Partitions. Automne-hiver 2024-25.

Wozzeck et Le Turc en Italie (Lyon) et La petite renarde rusée (Bastille). Photo ci-dessus : Elena Tsallagova au salut (Bastille, 19 janvier 2025), petite renarde fabuleuse, sauvage et insaisissable.

Wozzeck, d’Alban Berg, opéra de Lyon, dimanche 6 octobre 2024. Ouverture de la saison, mise en scène de Richard Brunel, directeur de la maison.

Le décor est glacial et gris, éclairé au néon ; les perspectives très marquées sont courtes et resserrées, le fond de scène est proche ; il y a peu de profondeur, peu d’espace : pas d’échappatoire pour le soldat Wozzeck hors de ce huis clos clinique : il n’est plus seulement la victime de la grande guerre et de la folie des temps, mais celle du monde de la médecine et de la surveillance qui va avec, nouvelles barbaries toutes les deux. Il est moins un soldat qui perd pied qu’un fou qu’on opprime et qu’un cobaye qui doit vendre ses organes ; les hallucinations où il s’abîme traditionnellement dans le livret semblent ici produites par les médicaments dont on l’accable, par les expériences dont il est victime.
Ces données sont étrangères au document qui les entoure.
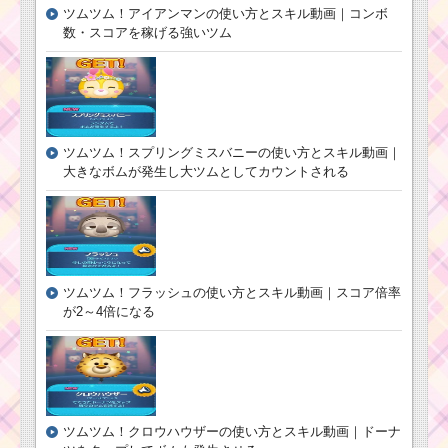
の使い方とスキ
ツムツム！アイアンマンの使い方とスキル動画｜コンボ
ル動画｜コイン
数・スコアを稼げる強いツム
もスコアも稼げ
る？
ツムツム！ハッピー
ラプンツェルの使い方
とスキル動画｜強力な
ツムツム！スプリングミスバニーの使い方とスキル動画｜
スキルで高得点を狙え
大きなボムが発生し大ツムとしてカウントされる
る
ツムツム！ジャ
ック・スパロウ
の使い方とスキ
ル動画 高得点を
ツムツム！フラッシュの使い方とスキル動画｜スコア倍率
出すコツ
が2～4倍になる
ツムツム！クロウハウザーの使い方とスキル動画｜ドーナ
Et la mise en scène est très claire, répétitive, efficace de ce point de vue : Wozzeck est aux prises avec un médecin, un prêtre et un notaire (ou un ministre ?), les trois ordres de la domination. Omniprésence tout au long de la surveillance (et ses cameras) punitive qui conduit le pauvre Wozzeck à la mort. Un Wozzeck nouveau, dense et cohérent, très intéressant.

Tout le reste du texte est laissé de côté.